MODEL SWAP

Model Server

A Flask HTTP server that owns the on-disk model store and routes user inference requests to a single inference worker. Cache state for the worker (what's loaded on GPU, what's on its disk cache) lives in the store server, and an swappable cache policy decides what to evict when the cache is full or stale.

Inference Worker

A Flask HTTP server that manages model loading and caching for llama.cpp-based inference.

Endpoints

Method	Path	Description
POST	`/load_model_from_store`	Receive a model file from the model store, store it, and load it into GPU
POST	`/load_model_from_local_store`	Load an already-cached model into GPU by name
POST	`/cache_model`	Receive a model file from the model store and cache it without loading into GPU
POST	`/user_request`	Accepts `{prompt, model, max_tokens}`. Ensures `model` is loaded on the worker, then streams the worker's inference response back to the client

Configuration

model_store_server/config.py:

Setting	Default	Description
`MODELS_DIR`	`./models`	Directory the server reads `.gguf` files from
`WORKER_URL`	`http://localhost:8080`	Inference worker base URL
`MAX_CACHE_SIZE`	`2`	Max models tracked in the worker's on-disk cache (used by `lru`, `no-evict`, `lru-ttl`)
`TTL_SECONDS`	`5`	Stale-entry timeout in seconds (used by `ttl`, `lru-ttl`)
`CACHE_POLICY`	`"lru"`	One of `lru`, `no-evict`, `ttl`, `lru-ttl`
`TRANSPORT`	`"http"`	`http` or `rdma`. Selects how model bytes reach the worker.
`ALLOW_FALLBACK`	`0`	If `1`, a failed RDMA send retries over HTTP.
`WORKER_RDMA_HOST`	`"localhost"`	Worker hostname for the RDMA endpoint.
`WORKER_RDMA_PORT`	`8081`	Worker port for the RDMA listener.

Cache policies

Policy	Behavior	Inspiration
`lru`	Evict least-recently-used when cache reaches `MAX_CACHE_SIZE`.	Default in vLLM-LoRA, Ray Serve, KServe, SageMaker MME
`no-evict`	Refuse new admissions once full; returns HTTP 503 to the user.	Triton EXPLICIT mode
`ttl`	Evict any entry untouched for `TTL_SECONDS`. No capacity bound.	llama-swap
`lru-ttl`	Both bounds active: capacity-based LRU eviction and time-based TTL sweep.	Ollama (`keep_alive`)

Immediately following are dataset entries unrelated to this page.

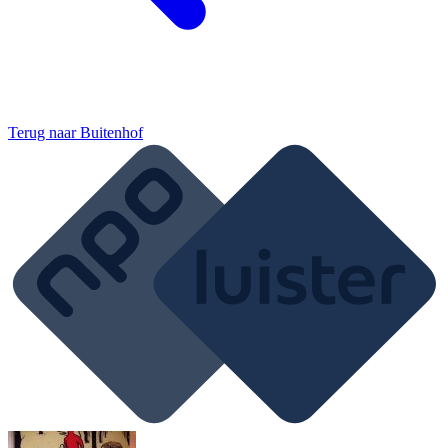
Terug naar
Buitenhof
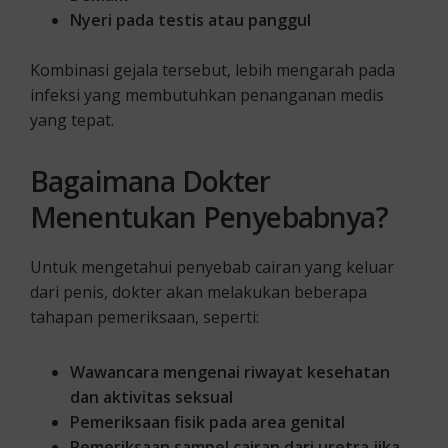
Nyeri pada testis atau panggul
Kombinasi gejala tersebut, lebih mengarah pada
infeksi yang membutuhkan penanganan medis
yang tepat.
Bagaimana Dokter
Menentukan Penyebabnya?
Untuk mengetahui penyebab cairan yang keluar
dari penis, dokter akan melakukan beberapa
tahapan pemeriksaan, seperti:
Wawancara mengenai riwayat kesehatan
dan aktivitas seksual
Pemeriksaan fisik pada area genital
Pemeriksaan sampel cairan dari uretra jika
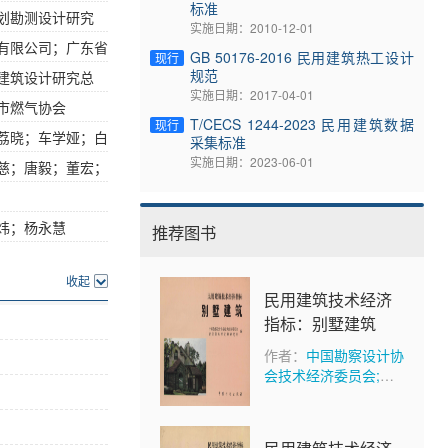
标准
划勘测设计研究
实施日期：2010-12-01
有限公司；广东省
GB 50176-2016 民用建筑热工设计
现行
规范
建筑设计研究总
实施日期：2017-04-01
市燃气协会
T/CECS 1244-2023 民用建筑数据
现行
荔晓；车学娅；白
采集标准
实施日期：2023-06-01
慈；唐毅；董宏；
炜；杨永慧
推荐图书
收起
民用建筑技术经济
指标：别墅建筑
作者：
中国勘察设计协
会技术经济委员会;建
设部标准定额研究所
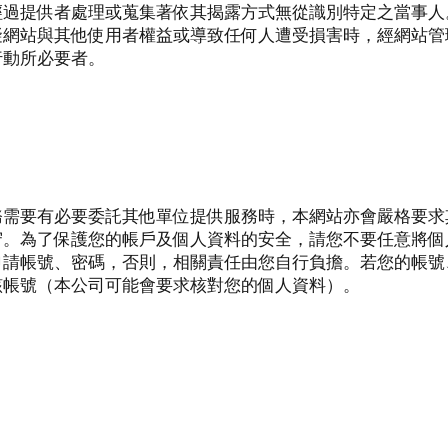
經過提供者處理或蒐集著依其揭露方式無從識別特定之當事人
礙網站與其他使用者權益或導致任何人遭受損害時，經網站管
行動所必要者。
務需要有必要委託其他單位提供服務時，本網站亦會嚴格要求
守。為了保護您的帳戶及個人資料的安全，請您不要任意將個
申請帳號、密碼，否則，相關責任由您自行負擔。若您的帳號
該帳號（本公司可能會要求核對您的個人資料）。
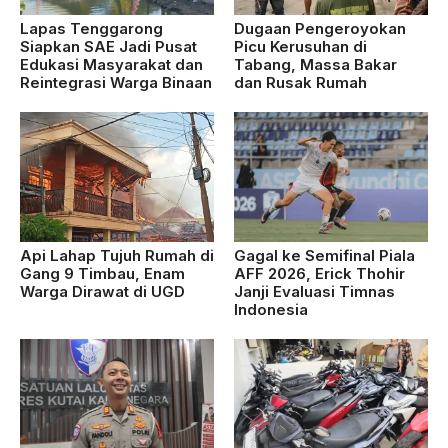
Lapas Tenggarong
Dugaan Pengeroyokan
Siapkan SAE Jadi Pusat
Picu Kerusuhan di
Edukasi Masyarakat dan
Tabang, Massa Bakar
Reintegrasi Warga Binaan
dan Rusak Rumah
Api Lahap Tujuh Rumah di
Gagal ke Semifinal Piala
Gang 9 Timbau, Enam
AFF 2026, Erick Thohir
Warga Dirawat di UGD
Janji Evaluasi Timnas
Indonesia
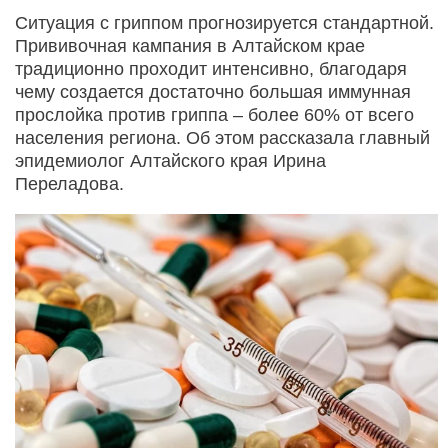
Ситуация с гриппом прогнозируется стандартной.
Прививочная кампания в Алтайском крае
традиционно проходит интенсивно, благодаря
чему создается достаточно большая иммунная
прослойка против гриппа – более 60% от всего
населения региона. Об этом рассказала главный
эпидемиолог Алтайского края Ирина
Переладова.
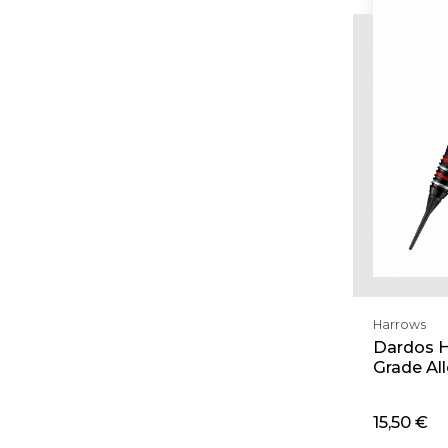
Harrows
Dardos H
Grade All
15,50 €
Adi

Every /user_request log line on the store server reports which policy was active, the cache action taken, timings, the post-request cache contents, and any evictions:

[/user_request] ts=... policy=lru-ttl model=qwen.gguf action=load_from_store decision_ms=0.02 worker_ms=459.2 cached=[...] evicted=[...]

Possible action values: already_loaded, load_from_local_store, load_from_store, rejected (no-evict only).

Setup

Inference worker:

cd inference_worker
uv sync

Model store server:

cd model_store_server
uv sync

Running Inference Worker

cd inference_worker

uv run inference_worker.py

Models live in /inference_worker/model_cache.

The inference worker listens on 0.0.0.0:8080 by default.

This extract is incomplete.